The exhibition 'Routes of Arabia' at the Louvre in Paris is startling
PARIS - The most novel show of the year is now on view at the Louvre. “Routes d’Arabie” (Roads of Arabia) sets off the viewer’s mind dreaming like none other.
The revelations to be found in hundreds of artifacts never before seen outside Saudi Arabia are startling.
Forget about Arabia as a land without figural representation. It was already there in the fourth millennium B.C. In a small village near Ha’il, three sandstone steles were dug up within the last four decades. The geometric stylization of one, a standing man with two straps across his chest and a long dagger with split blade, would have appealed to Western avant-garde sculptors of the 20th century. Another stele represents the bust of a man, arms pressed against his chest, reduced to a nearly rectangular volume. By contrast, the head is extraordinarily expressive with its lips bitterly pressed and one eyebrow slightly raised, as if in puzzlement.
The Ha’il sculptures form part of a larger group of steles strewn around the Arabian Peninsula from the southernmost part of present-day Jordan to Yemen, with significant stylistic variations.
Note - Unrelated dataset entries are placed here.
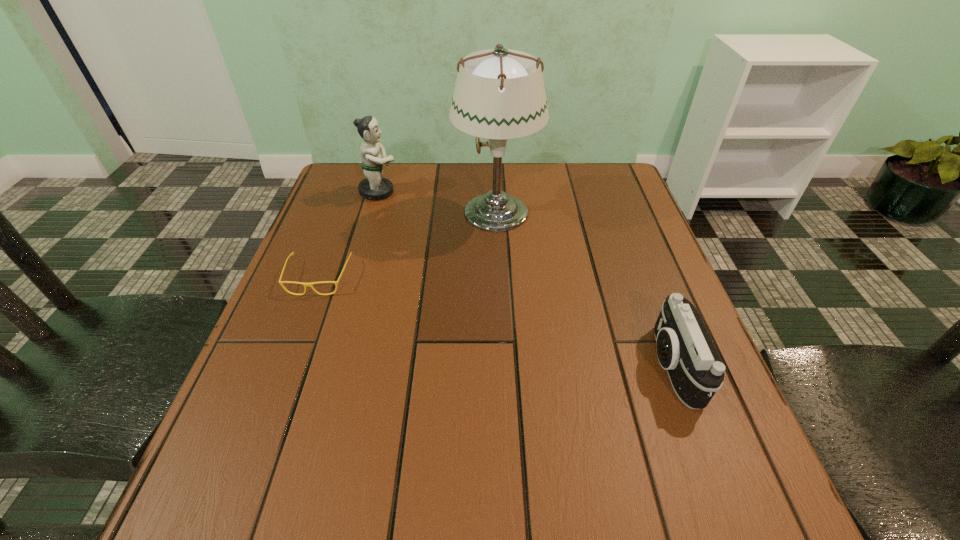 Image resolution: width=960 pixels, height=540 pixels. In order to click on vacant space situated on the front-facing side of the figurine in this screenshot , I will do `click(449, 192)`.

At what (x,y) coordinates should I click in order to perform the action: click on vacant point located 0.320m on the front lens of the nearest object. Please return your answer as a coordinate pair (x, y). Image resolution: width=960 pixels, height=540 pixels. Looking at the image, I should click on (476, 366).

The width and height of the screenshot is (960, 540). In order to click on vacant space positioned on the front lens of the nearest object in this screenshot , I will do `click(509, 366)`.

The width and height of the screenshot is (960, 540). I want to click on free space located on the front lens of the nearest object, so click(444, 366).

You are a GUI agent. You are given a task and a screenshot of the screen. Output one action in this format:
    pyautogui.click(x=<x>, y=<y>)
    Task: Click on the vacant space located 0.330m in front of the lenses of the shortest object
    This screenshot has height=540, width=960.
    Given the screenshot: What is the action you would take?
    pyautogui.click(x=255, y=447)

Image resolution: width=960 pixels, height=540 pixels. I want to click on lampshade that is at the far edge, so click(x=499, y=94).

Locate an element on the screen. figurine present at the far edge is located at coordinates (374, 187).

Locate an element on the screen. The height and width of the screenshot is (540, 960). figurine at the left edge is located at coordinates (374, 187).

Find the location of a particular element. This screenshot has height=540, width=960. spectacles present at the left edge is located at coordinates (280, 282).

Locate an element on the screen. The height and width of the screenshot is (540, 960). object that is at the right edge is located at coordinates pyautogui.click(x=684, y=348). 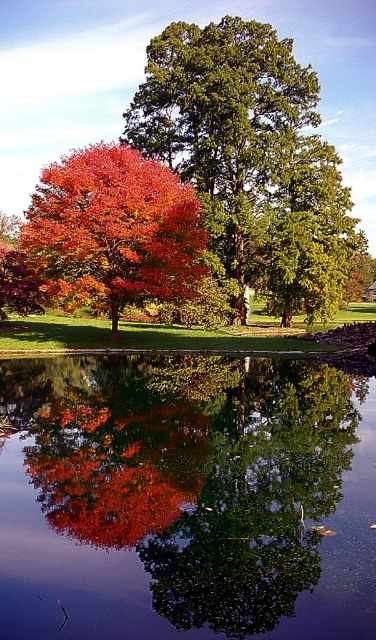 You are standing on the grassy area around the pond and want to take a photo of both the smooth glass lake at center and the green textured tree at center. Which object should you position closer to the left side of your camera frame to include both in the shot?

To include both the smooth glass lake at center and the green textured tree at center in your photo, you should position the smooth glass lake at center closer to the left side of your camera frame since it is already located to the left of the green textured tree at center.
This funerary art was cultivated over a period of some 3,000 years. A rectangular headstone of a tomb, one of many from the Tayma’ or Teima oasis in the eastern region, is believed to date from the fifth or fourth century B.C. It displays the same inclination toward the reduction of human appearance to near abstraction paradoxically associated with the same sense of expressiveness. An inscription is carefully engraved in Aramaic, the ancient Semitic language that was widespread across the Near East by the fifth and fourth centuries B.C. The monumental lettering, evidently from a professional scribe’s hand, reads “In memory of Taym son of Zayd.” In formulation as in sound, the funerary memento barely differs from the inscriptions engraved in Arabic more than a thousand years later as Islam began spreading in Arabia and far beyond.
Even more extraordinary than the revelation of this long tradition in human figuration leaning toward abstraction is the discovery that it existed alongside full-fledged figural sculpture in a variety of styles from formalized rendition to realistic observation.
A stone head larger than life size was discovered by a joint German-Saudi archaeological team excavating an ancient temple at Tayma’ built between the fourth and the second centuries B.C. The wide-open eyes are reminiscent of the art of the Neo-Hittite empire in the southern areas of modern Turkey. The Hittite state had vanished by the seventh century B.C., wiped out by the Assyrians, who launched their assault from their power base in present-day Iraq. Hittite influence must therefore have reached the Arabian Peninsula at least three centuries before the Tayma’ monumental head was carved.
This is hardly surprising. Assyrian texts mention the Arabs as early as the eighth century B.C. and monumental bas-reliefs depict the Assyrians on horseback triumphantly attacking their nomadic foes riding camels. If Arab-Assyrian contacts are documented that far back, it makes it likely that Arabs were aware of the Hittites.
The nomadic heartland at the crossroads of international trade running from Yemen and the Gulf to the Levant and East Africa was certainly open to multiple influences.
A colossal sandstone statue discovered by a team from the archaeological department of the King Saud University at Al-‘Ula, ancient Dedan, reveals an art school in which familiarity with Egyptian sculpture is evident. The posture is hieratic but the very naturalistic handling of the musculature points to a time when Hellenism had left its mark on Egyptian art following Alexander’s conquest in 332 B.C. This highly sophisticated sculpture is not a one-off. Abdullah al-Saud, the director of the Riyadh National Museum, remarks in the ground-breaking exhibition book that other statues, large and small, have been excavated in ancient Dedan.
Here too, multiple trends coexisted. A colossal man’s head with a frown and lips open as if to erupt in rage is a masterpiece of expressiveness. In another monumental head, ancient stylization survives. The perfectly arched, joined-up eyebrows ultimately go back to the Sumerian art of the third Ur dynasty in southern Iraq.
That diversity itself is evidence of the remarkable vitality of this ancient Arab school in north Hejaz.